There was more money for the NHS – interestingly, less than the amount set aside for Brexit preparations over the next two years, make of that what you will. There was (finally) much needed investment in Universal Credit and investment to try and ensure Britain is front and centre of a tech revolution – with money for 5G, fibre broadband, AI, electric and driverless cars. The Chancellor seemingly managed to tread that finest of lines between maintaining a fiscal approach versus investment and spending.

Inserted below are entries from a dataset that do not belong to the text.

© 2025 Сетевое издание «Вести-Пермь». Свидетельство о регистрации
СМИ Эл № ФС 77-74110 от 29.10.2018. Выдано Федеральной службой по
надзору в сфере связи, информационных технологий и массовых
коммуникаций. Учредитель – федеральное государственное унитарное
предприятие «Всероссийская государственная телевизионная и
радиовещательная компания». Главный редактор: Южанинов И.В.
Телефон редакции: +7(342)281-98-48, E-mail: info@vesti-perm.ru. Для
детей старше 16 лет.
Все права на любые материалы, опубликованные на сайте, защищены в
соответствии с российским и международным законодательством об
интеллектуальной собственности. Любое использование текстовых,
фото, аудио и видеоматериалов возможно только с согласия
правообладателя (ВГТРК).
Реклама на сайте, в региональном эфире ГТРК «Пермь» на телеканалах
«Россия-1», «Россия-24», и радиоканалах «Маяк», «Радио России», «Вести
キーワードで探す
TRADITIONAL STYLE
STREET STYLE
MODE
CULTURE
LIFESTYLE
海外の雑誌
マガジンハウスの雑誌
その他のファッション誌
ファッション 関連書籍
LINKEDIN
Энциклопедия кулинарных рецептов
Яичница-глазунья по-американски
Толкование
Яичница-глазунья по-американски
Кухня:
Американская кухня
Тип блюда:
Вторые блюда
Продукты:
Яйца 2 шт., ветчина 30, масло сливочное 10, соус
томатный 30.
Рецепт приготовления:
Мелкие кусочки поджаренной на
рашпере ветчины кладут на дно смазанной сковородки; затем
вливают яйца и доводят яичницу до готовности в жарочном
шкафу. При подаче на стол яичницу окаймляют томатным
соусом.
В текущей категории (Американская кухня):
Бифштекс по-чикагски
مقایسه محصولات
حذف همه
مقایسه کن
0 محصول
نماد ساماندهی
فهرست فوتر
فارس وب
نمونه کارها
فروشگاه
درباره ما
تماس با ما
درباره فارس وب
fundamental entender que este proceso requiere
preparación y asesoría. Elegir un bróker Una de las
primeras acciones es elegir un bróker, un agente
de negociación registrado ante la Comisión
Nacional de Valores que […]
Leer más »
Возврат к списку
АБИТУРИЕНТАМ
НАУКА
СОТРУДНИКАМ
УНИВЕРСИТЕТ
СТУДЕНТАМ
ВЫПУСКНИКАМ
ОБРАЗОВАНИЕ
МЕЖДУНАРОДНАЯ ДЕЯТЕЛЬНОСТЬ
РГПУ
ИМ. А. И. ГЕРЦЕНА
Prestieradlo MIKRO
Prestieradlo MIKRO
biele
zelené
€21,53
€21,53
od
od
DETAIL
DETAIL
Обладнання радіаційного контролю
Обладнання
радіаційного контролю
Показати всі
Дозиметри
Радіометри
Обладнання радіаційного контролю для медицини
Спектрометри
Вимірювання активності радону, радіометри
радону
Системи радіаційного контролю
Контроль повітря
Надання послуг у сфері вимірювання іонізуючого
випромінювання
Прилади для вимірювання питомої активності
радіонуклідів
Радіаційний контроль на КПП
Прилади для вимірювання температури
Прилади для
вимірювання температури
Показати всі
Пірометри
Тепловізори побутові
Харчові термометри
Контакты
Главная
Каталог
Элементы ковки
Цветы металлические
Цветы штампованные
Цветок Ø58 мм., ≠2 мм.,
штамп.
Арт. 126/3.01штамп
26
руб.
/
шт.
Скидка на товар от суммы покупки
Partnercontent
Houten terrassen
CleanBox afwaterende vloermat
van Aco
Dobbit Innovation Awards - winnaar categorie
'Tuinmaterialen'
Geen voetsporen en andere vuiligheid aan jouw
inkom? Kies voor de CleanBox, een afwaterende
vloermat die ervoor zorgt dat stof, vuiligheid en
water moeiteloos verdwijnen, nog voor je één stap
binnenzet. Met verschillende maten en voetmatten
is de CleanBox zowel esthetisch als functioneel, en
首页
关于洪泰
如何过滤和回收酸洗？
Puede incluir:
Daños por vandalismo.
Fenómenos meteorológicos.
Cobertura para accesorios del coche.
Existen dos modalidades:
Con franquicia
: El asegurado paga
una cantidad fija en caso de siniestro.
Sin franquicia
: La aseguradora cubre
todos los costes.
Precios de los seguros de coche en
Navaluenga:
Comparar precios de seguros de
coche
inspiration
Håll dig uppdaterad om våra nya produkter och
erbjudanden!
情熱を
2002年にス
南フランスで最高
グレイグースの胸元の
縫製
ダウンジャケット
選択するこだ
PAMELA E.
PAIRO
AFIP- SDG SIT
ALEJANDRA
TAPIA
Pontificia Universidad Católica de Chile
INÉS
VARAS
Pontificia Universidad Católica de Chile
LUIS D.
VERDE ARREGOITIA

And then came his, widely unexpected, rabbit – no stamp duty for first time buyers purchasing up to £300,000 and available on the first £300,000 of properties costing up to £500,000 in more expensive areas. An idea that was reportedly floated by No10 aides during the election campaign but was ditched for being unaffordable at the time.

Philip Hammond took to the dispatch box today knowing his party were sharpening their knives. But with relative positivity, set against the backdrop of some stark growth figures, he appeared to calm the audience behind him, rather than anger them. It has been a while since the party has had any vaguely positive headlines. If this Budget lands well, MPs will be relieved to have some respite from bad news. But overall, this Budget was not your typical ‘post-election’ outing for a Chancellor. It fell well short of providing that inspiring vision for the future which is needed to unite such a divided party.

The next 48 hours will be critical now, as we wait to see if cracks start appearing. But Hammond may well have done enough to silence his critics today and keep himself in No11 a little longer.

Lisa Hunter is an Associate Director at MHP and a former Special Adviser to Iain Duncan Smith and Jeremy Hunt.